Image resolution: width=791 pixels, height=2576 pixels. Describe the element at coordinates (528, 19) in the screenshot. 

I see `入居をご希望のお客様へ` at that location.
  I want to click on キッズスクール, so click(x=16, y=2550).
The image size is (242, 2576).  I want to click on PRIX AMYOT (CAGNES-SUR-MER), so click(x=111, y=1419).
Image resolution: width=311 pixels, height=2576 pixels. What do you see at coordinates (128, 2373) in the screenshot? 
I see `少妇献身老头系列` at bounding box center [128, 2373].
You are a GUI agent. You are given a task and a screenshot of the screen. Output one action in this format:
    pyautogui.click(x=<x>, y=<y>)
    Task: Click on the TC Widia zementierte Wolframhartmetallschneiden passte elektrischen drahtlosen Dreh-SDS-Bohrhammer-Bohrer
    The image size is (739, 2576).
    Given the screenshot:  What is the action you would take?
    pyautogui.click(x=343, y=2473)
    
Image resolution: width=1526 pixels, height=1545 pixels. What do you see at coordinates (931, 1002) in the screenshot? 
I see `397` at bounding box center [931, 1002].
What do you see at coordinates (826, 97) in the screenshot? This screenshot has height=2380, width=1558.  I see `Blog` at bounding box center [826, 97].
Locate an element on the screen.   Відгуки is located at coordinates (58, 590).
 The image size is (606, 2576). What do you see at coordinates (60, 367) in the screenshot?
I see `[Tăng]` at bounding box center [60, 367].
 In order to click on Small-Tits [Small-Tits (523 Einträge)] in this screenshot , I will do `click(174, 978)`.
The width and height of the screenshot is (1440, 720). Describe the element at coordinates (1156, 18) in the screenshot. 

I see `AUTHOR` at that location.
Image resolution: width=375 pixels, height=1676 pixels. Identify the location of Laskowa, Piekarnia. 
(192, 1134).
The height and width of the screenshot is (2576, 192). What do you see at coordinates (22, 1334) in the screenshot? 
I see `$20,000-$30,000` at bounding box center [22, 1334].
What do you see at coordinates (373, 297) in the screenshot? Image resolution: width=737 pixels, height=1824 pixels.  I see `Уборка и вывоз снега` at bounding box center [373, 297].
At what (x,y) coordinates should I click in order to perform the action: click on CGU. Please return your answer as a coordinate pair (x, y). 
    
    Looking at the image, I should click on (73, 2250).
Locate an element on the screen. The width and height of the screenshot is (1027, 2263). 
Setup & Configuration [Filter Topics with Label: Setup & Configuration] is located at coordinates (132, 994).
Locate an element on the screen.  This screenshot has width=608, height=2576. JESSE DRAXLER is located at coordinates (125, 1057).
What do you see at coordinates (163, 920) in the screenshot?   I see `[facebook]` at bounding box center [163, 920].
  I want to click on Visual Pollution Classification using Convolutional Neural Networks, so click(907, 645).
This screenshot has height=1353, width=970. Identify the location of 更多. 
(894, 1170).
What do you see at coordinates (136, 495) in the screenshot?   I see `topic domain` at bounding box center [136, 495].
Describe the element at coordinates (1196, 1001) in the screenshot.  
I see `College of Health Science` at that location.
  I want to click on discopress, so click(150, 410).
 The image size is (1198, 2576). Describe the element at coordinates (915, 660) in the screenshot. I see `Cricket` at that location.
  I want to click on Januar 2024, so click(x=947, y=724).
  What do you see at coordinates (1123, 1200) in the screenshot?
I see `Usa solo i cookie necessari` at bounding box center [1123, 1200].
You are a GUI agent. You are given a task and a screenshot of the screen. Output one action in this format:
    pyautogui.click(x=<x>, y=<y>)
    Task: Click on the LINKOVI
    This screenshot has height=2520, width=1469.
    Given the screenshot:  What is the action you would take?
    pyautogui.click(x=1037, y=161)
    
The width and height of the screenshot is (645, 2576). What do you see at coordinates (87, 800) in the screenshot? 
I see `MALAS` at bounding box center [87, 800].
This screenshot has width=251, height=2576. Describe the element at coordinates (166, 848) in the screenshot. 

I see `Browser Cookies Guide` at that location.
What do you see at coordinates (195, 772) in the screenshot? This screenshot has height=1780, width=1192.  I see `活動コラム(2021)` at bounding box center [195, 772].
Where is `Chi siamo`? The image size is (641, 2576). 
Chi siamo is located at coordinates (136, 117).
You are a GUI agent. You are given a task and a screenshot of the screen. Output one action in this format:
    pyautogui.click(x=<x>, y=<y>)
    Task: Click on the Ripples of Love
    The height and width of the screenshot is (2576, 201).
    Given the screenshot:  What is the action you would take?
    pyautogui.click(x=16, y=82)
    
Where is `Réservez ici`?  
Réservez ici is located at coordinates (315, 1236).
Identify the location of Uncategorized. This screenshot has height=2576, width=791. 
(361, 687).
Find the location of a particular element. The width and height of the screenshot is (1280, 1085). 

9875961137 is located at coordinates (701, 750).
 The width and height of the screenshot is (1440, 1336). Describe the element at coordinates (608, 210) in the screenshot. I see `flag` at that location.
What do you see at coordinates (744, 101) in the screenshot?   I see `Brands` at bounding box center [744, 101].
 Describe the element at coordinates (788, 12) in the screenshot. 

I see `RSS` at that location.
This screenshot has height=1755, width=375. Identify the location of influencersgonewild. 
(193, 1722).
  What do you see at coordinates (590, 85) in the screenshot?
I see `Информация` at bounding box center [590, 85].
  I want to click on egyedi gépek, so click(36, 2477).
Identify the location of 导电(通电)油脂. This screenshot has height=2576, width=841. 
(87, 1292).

------------------------

Everything in the listing needs to be duplicated exactly, line for line.

▶ Written answer:
Image resolution: width=791 pixels, height=2576 pixels. Describe the element at coordinates (528, 19) in the screenshot. 

I see `入居をご希望のお客様へ` at that location.
  I want to click on キッズスクール, so click(x=16, y=2550).
The image size is (242, 2576).  I want to click on PRIX AMYOT (CAGNES-SUR-MER), so click(x=111, y=1419).
Image resolution: width=311 pixels, height=2576 pixels. What do you see at coordinates (128, 2373) in the screenshot? 
I see `少妇献身老头系列` at bounding box center [128, 2373].
You are a GUI agent. You are given a task and a screenshot of the screen. Output one action in this format:
    pyautogui.click(x=<x>, y=<y>)
    Task: Click on the TC Widia zementierte Wolframhartmetallschneiden passte elektrischen drahtlosen Dreh-SDS-Bohrhammer-Bohrer
    The image size is (739, 2576).
    Given the screenshot:  What is the action you would take?
    pyautogui.click(x=343, y=2473)
    
Image resolution: width=1526 pixels, height=1545 pixels. What do you see at coordinates (931, 1002) in the screenshot? 
I see `397` at bounding box center [931, 1002].
What do you see at coordinates (826, 97) in the screenshot? This screenshot has height=2380, width=1558.  I see `Blog` at bounding box center [826, 97].
Locate an element on the screen.   Відгуки is located at coordinates (58, 590).
 The image size is (606, 2576). What do you see at coordinates (60, 367) in the screenshot?
I see `[Tăng]` at bounding box center [60, 367].
 In order to click on Small-Tits [Small-Tits (523 Einträge)] in this screenshot , I will do `click(174, 978)`.
The width and height of the screenshot is (1440, 720). Describe the element at coordinates (1156, 18) in the screenshot. 

I see `AUTHOR` at that location.
Image resolution: width=375 pixels, height=1676 pixels. Identify the location of Laskowa, Piekarnia. 
(192, 1134).
The height and width of the screenshot is (2576, 192). What do you see at coordinates (22, 1334) in the screenshot? 
I see `$20,000-$30,000` at bounding box center [22, 1334].
What do you see at coordinates (373, 297) in the screenshot? Image resolution: width=737 pixels, height=1824 pixels.  I see `Уборка и вывоз снега` at bounding box center [373, 297].
At what (x,y) coordinates should I click in order to perform the action: click on CGU. Please return your answer as a coordinate pair (x, y). 
    
    Looking at the image, I should click on (73, 2250).
Locate an element on the screen. The width and height of the screenshot is (1027, 2263). 
Setup & Configuration [Filter Topics with Label: Setup & Configuration] is located at coordinates (132, 994).
Locate an element on the screen.  This screenshot has width=608, height=2576. JESSE DRAXLER is located at coordinates (125, 1057).
What do you see at coordinates (163, 920) in the screenshot?   I see `[facebook]` at bounding box center [163, 920].
  I want to click on Visual Pollution Classification using Convolutional Neural Networks, so click(907, 645).
This screenshot has height=1353, width=970. Identify the location of 更多. 
(894, 1170).
What do you see at coordinates (136, 495) in the screenshot?   I see `topic domain` at bounding box center [136, 495].
Describe the element at coordinates (1196, 1001) in the screenshot.  
I see `College of Health Science` at that location.
  I want to click on discopress, so click(150, 410).
 The image size is (1198, 2576). Describe the element at coordinates (915, 660) in the screenshot. I see `Cricket` at that location.
  I want to click on Januar 2024, so click(x=947, y=724).
  What do you see at coordinates (1123, 1200) in the screenshot?
I see `Usa solo i cookie necessari` at bounding box center [1123, 1200].
You are a GUI agent. You are given a task and a screenshot of the screen. Output one action in this format:
    pyautogui.click(x=<x>, y=<y>)
    Task: Click on the LINKOVI
    This screenshot has height=2520, width=1469.
    Given the screenshot:  What is the action you would take?
    pyautogui.click(x=1037, y=161)
    
The width and height of the screenshot is (645, 2576). What do you see at coordinates (87, 800) in the screenshot? 
I see `MALAS` at bounding box center [87, 800].
This screenshot has width=251, height=2576. Describe the element at coordinates (166, 848) in the screenshot. 

I see `Browser Cookies Guide` at that location.
What do you see at coordinates (195, 772) in the screenshot? This screenshot has height=1780, width=1192.  I see `活動コラム(2021)` at bounding box center [195, 772].
Where is `Chi siamo`? The image size is (641, 2576). 
Chi siamo is located at coordinates (136, 117).
You are a GUI agent. You are given a task and a screenshot of the screen. Output one action in this format:
    pyautogui.click(x=<x>, y=<y>)
    Task: Click on the Ripples of Love
    The height and width of the screenshot is (2576, 201).
    Given the screenshot:  What is the action you would take?
    pyautogui.click(x=16, y=82)
    
Where is `Réservez ici`?  
Réservez ici is located at coordinates (315, 1236).
Identify the location of Uncategorized. This screenshot has height=2576, width=791. 
(361, 687).
Find the location of a particular element. The width and height of the screenshot is (1280, 1085). 

9875961137 is located at coordinates (701, 750).
 The width and height of the screenshot is (1440, 1336). Describe the element at coordinates (608, 210) in the screenshot. I see `flag` at that location.
What do you see at coordinates (744, 101) in the screenshot?   I see `Brands` at bounding box center [744, 101].
 Describe the element at coordinates (788, 12) in the screenshot. 

I see `RSS` at that location.
This screenshot has height=1755, width=375. Identify the location of influencersgonewild. 
(193, 1722).
  What do you see at coordinates (590, 85) in the screenshot?
I see `Информация` at bounding box center [590, 85].
  I want to click on egyedi gépek, so click(36, 2477).
Identify the location of 导电(通电)油脂. This screenshot has height=2576, width=841. 
(87, 1292).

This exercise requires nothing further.